# Alewife Is Not Same as Bunker



## Green Cart (May 14, 2002)

I just did a quick search. Alewife is same as herring while menhaden is same as bunker.


----------



## Flounda (Sep 9, 2001)

You are absolutely right, and definitely alewives work better on stripers than menhaden.


----------



## catman (May 28, 2001)

Like I said fresh LY's are the ticket, call them what you want. I know what works for me. LY's are more oily than menhaden. Menhaden look like baby tarpon and LY's have the shape of a fooball (mud shad). Most of the boat guys use the two terms interchangeably but you're absolutely right, there is a difference. Just make sure when you buy them the guy that's selling them knows the difference.

Catman. 








l


----------



## Green Cart (May 14, 2002)

*Who Care*

Yeah! As long as you know what bait fish you want, it is the right one.

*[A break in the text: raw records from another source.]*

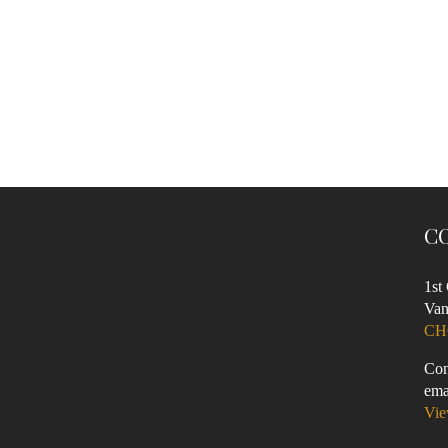
C
1st
Van
CH
Con
ema
Vie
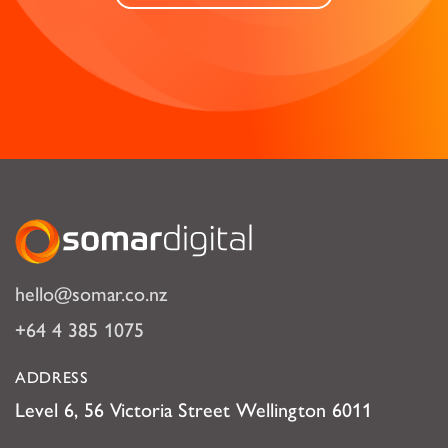
Somar Digital
hello@somar.co.nz
+64 4 385 1075
ADDRESS
Level 6, 56 Victoria Street Wellington 6011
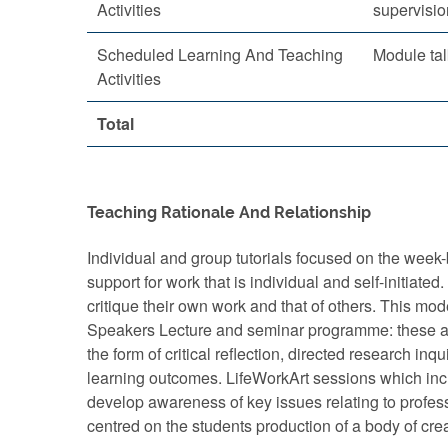
Activities
supervisio
Scheduled Learning And Teaching
Module tal
Activities
Total
Teaching Rationale And Relationship
Individual and group tutorials focused on the week-
support for work that is individual and self-initiat
critique their own work and that of others. This mo
Speakers Lecture and seminar programme: these ass
the form of critical reflection, directed research in
learning outcomes. LifeWorkArt sessions which incl
develop awareness of key issues relating to profess
centred on the students production of a body of cre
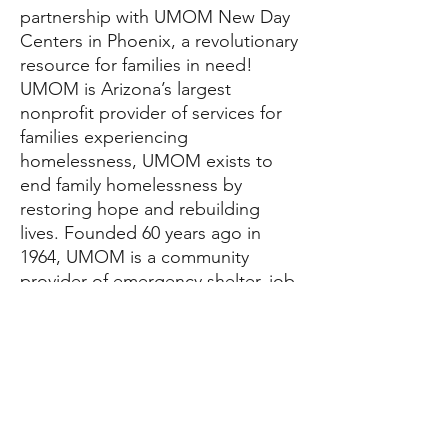
partnership with UMOM New Day
Centers in Phoenix, a revolutionary
resource for families in need!
UMOM is Arizona’s largest
nonprofit provider of services for
families experiencing
homelessness, UMOM exists to
end family homelessness by
restoring hope and rebuilding
lives. Founded 60 years ago in
1964, UMOM is a community
provider of emergency shelter, job
training, and affordable housing.
At UMOM, our programs are built
around a simple formula: Jobs +
Housing = Ending Homelessness.
UMOM has graciously agreed to
take meal donations from The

The terms are interchangeable and vary from location to location so let us not get our knickers up.


----------



## fishingrod (May 3, 2004)

Alewife if different then the Blueback Herring. However, all of these fish are in the same family along with American, Hickory and Gizzard shad.

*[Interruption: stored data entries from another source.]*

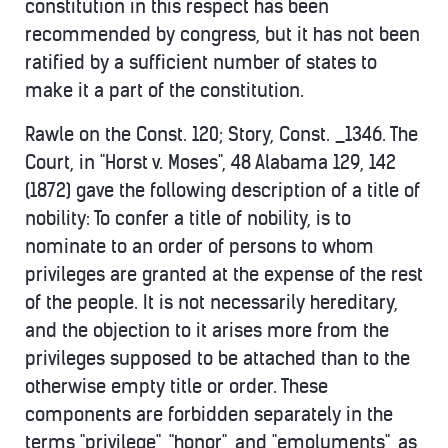
constitution in this respect has been
recommended by congress, but it has not been
ratified by a sufficient number of states to
make it a part of the constitution.
Rawle on the Const. 120; Story, Const. _1346. The
Court, in "Horst v. Moses", 48 Alabama 129, 142
(1872) gave the following description of a title of
nobility: To confer a title of nobility, is to
nominate to an order of persons to whom
privileges are granted at the expense of the rest
of the people. It is not necessarily hereditary,
and the objection to it arises more from the
privileges supposed to be attached than to the
otherwise empty title or order. These
components are forbidden separately in the
terms "privilege", "honor", and "emoluments", as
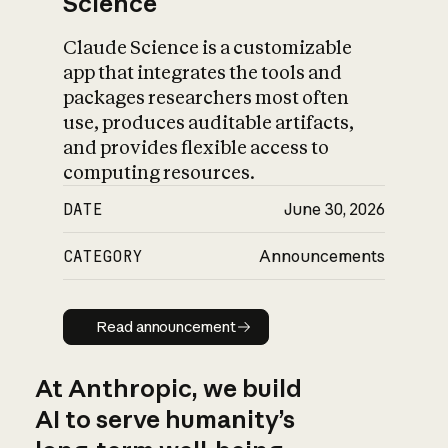
Science
Claude Science is a customizable
app that integrates the tools and
packages researchers most often
use, produces auditable artifacts,
and provides flexible access to
computing resources.
DATE
June 30, 2026
CATEGORY
Announcements
Read announcement
Read announcement
At Anthropic, we build
AI to serve humanity’s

Alewife - Max size 15 inches
http://www.dnr.state.md.us/bay/cblife/fish/alewife.html

Blueback Herring - Max size 15 inches
http://www.dnr.state.md.us/bay/cblife/fish/blueback_herring.html

Menhaden aka Bunker - Max size 7-8 inches.
http://www.dnr.state.md.us/bay/cblife/fish/atl_menhaden.html


----------



## Guest (Jun 28, 2005)

You're right GC and I think only Maryland calls Bunker Alewife and I don't know why. I ran into this the first time when I was buying bait at a shop in MD and asked for bunker and all they said they had was alewife. After footsing around the bush in that conversation, we finally figured out what each of us meant. 

But yeah, alewife is different from bunker/manheaden.


----------



## Lipyourown (May 11, 2005)

Just like most of the old timers on the Bay (in MD anyway) call cow nose rays "skates"


----------